# Can't find right wifi adapter!



## RockySomai (Aug 30, 2017)

I have installed  kali linux on virtual box and when I hit the airomn-ng then, no driver found error pops up. Google suggests tobuy suitable wifi adapter. I tried TP-link WN722N. It did not worked. Any solution? Please!


----------



## meetdilip (Aug 30, 2017)

Are you particular about Kali Linux ? Ubuntu has better driver support.


----------



## RockySomai (Aug 30, 2017)

Sorry! I didn't understand your reply! Would you elaborate please.


----------



## patkim (Aug 30, 2017)

I assume you have mounted your USB adapter in VirtualBox. It can be connected either to the Host or the Guest but not both at the same time.


----------



## RockySomai (Aug 30, 2017)

Yeah. I wanna use the usb adapter to capture the packages but I am not able to do so.


----------



## patkim (Aug 30, 2017)

What do you see as output when you type iwconfig at the command prompt / console in Kali?

Can you connect any other USB Device e.g. USB Pen drive to Kali and mount it successfully therein?


----------



## RockySomai (Aug 30, 2017)

I am currently not in possession of the adapter. And while run iwconfig i get following :
Lo no wireless extensions.
Eth0 no wireless extensions.


----------



## patkim (Aug 30, 2017)

If you are not in possession of your WiFi adapter & if you have run iwconfig without WiFi adapter ever hooked to Guest, then above is what you shall anyways get.
Generally speaking Kali & Backtrack both should support WN721 & 722N.
Try connecting any pen drive and check if it's recognized by the Guest.
If VirtualBox is not recognizing any of the USB Devices at all, just in case, then you may have an altogether different problem. Also do check out this thread if you are using Windows as Host and this thread if you are using Linux as Host.

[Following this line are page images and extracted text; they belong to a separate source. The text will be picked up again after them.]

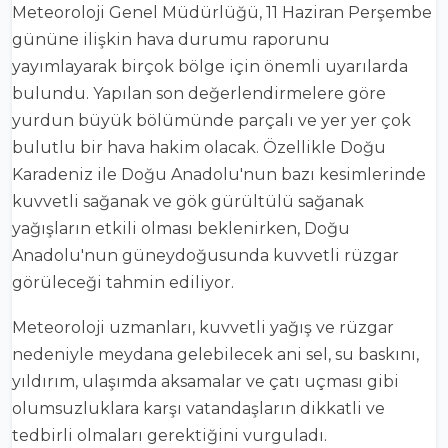
Meteoroloji Genel Müdürlüğü, 11 Haziran Perşembe
gününe ilişkin hava durumu raporunu
yayımlayarak birçok bölge için önemli uyarılarda
bulundu. Yapılan son değerlendirmelere göre
yurdun büyük bölümünde parçalı ve yer yer çok
bulutlu bir hava hakim olacak. Özellikle Doğu
Karadeniz ile Doğu Anadolu'nun bazı kesimlerinde
kuvvetli sağanak ve gök gürültülü sağanak
yağışların etkili olması beklenirken, Doğu
Anadolu'nun güneydoğusunda kuvvetli rüzgar
görüleceği tahmin ediliyor.
Meteoroloji uzmanları, kuvvetli yağış ve rüzgar
nedeniyle meydana gelebilecek ani sel, su baskını,
yıldırım, ulaşımda aksamalar ve çatı uçması gibi
olumsuzluklara karşı vatandaşların dikkatli ve
tedbirli olmaları gerektiğini vurguladı.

I have personally successfully used both Kali & Backtrack on Windows Host + VMWare Player (Free for non commercial use) Guest with WN721N. If you are using Windows you can give it a try with VMWare Player. It has however very limited USB 3.0 support though. Only a select USB 3.0 chips are supported.


----------



## whitestar_999 (Sep 6, 2017)

Latest hardware versions of many TPLink products are not supported in linux/ddwrt/openwrt etc.
*www.amazon.in/TP-Link-TL-WN722N-15...p&tag=googinhydr18418-21&tag=googinkenshoo-21


> The product does not support Linux and does not have a sim slot
> Version: 2.0


----------